* **ABOUT THIS TASK**
Show all lines containing "site" from the data below.

* **DATA SUPPLIED**
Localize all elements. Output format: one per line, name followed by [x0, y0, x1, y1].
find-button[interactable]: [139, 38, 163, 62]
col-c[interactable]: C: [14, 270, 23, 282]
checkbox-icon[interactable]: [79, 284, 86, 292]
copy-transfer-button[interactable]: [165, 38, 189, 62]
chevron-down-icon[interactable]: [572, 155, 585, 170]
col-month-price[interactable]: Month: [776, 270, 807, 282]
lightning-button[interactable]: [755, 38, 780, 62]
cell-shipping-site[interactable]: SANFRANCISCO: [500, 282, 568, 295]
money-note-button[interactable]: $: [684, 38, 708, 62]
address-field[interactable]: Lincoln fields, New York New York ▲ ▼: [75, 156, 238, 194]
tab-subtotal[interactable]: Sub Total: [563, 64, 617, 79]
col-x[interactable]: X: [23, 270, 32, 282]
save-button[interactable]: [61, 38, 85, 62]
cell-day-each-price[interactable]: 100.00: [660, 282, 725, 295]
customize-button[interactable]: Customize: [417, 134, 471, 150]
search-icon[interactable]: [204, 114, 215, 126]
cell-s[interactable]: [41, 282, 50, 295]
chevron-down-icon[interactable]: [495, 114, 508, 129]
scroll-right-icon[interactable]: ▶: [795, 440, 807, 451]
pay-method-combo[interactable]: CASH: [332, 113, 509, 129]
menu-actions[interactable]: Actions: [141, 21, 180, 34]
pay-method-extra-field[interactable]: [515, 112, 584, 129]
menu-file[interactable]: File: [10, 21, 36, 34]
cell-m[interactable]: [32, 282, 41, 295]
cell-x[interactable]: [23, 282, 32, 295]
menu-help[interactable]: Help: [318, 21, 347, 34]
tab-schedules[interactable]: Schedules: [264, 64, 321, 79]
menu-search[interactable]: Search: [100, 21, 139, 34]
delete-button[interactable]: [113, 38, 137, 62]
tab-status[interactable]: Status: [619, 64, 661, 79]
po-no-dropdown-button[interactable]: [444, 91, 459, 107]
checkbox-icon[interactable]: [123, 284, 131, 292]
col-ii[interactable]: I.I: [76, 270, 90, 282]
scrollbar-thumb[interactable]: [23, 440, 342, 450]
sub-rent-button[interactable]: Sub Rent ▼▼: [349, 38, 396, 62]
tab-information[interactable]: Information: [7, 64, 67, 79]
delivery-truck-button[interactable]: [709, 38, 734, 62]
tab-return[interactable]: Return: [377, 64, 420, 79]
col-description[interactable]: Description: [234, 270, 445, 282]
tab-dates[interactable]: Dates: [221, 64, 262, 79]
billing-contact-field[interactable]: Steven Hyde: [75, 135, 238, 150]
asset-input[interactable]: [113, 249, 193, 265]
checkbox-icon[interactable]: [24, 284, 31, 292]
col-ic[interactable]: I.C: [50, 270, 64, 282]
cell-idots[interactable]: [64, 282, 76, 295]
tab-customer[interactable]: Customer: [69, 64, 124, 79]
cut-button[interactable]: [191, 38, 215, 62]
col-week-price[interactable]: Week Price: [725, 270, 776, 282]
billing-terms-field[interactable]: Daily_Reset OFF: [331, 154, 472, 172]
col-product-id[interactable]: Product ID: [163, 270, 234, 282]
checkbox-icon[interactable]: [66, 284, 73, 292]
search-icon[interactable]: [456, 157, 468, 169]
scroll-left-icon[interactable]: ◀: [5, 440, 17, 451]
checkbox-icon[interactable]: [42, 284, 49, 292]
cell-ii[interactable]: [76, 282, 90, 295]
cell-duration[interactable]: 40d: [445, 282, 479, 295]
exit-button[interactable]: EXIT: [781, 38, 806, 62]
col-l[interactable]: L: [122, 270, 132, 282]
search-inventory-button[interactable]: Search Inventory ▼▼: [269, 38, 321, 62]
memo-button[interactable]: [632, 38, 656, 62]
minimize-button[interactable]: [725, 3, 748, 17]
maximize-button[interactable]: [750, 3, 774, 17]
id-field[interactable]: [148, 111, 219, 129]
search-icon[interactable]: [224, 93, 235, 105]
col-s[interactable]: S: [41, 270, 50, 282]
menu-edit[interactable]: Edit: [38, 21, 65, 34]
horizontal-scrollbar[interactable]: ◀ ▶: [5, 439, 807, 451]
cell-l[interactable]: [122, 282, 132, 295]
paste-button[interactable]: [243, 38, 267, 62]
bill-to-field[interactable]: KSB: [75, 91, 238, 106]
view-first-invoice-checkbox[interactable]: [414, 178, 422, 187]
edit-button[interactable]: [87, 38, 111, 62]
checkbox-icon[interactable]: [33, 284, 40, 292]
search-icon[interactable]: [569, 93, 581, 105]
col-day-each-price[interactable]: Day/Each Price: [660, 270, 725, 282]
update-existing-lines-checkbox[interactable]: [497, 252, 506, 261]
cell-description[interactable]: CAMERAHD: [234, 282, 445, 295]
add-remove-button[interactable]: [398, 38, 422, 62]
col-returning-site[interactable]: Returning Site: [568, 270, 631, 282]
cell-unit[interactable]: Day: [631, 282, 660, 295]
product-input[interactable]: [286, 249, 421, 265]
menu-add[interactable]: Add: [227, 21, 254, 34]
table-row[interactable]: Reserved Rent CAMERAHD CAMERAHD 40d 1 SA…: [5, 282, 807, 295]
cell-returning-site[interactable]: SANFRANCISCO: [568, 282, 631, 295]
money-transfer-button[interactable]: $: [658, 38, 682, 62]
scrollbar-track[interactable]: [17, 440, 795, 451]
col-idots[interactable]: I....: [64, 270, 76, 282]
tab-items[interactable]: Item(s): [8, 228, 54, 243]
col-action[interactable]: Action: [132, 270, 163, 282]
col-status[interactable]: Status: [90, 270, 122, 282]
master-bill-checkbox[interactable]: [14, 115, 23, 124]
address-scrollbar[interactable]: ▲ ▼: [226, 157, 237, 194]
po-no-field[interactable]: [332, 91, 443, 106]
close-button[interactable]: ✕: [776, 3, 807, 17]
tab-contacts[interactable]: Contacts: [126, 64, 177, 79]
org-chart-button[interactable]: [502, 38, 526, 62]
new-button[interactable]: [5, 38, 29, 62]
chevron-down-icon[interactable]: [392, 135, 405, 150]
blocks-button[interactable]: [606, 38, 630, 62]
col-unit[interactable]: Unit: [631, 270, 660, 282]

* **ANSWER TO THIS PROBLEM**
cell-shipping-site[interactable]: SANFRANCISCO: [500, 282, 568, 295]
col-returning-site[interactable]: Returning Site: [568, 270, 631, 282]
cell-returning-site[interactable]: SANFRANCISCO: [568, 282, 631, 295]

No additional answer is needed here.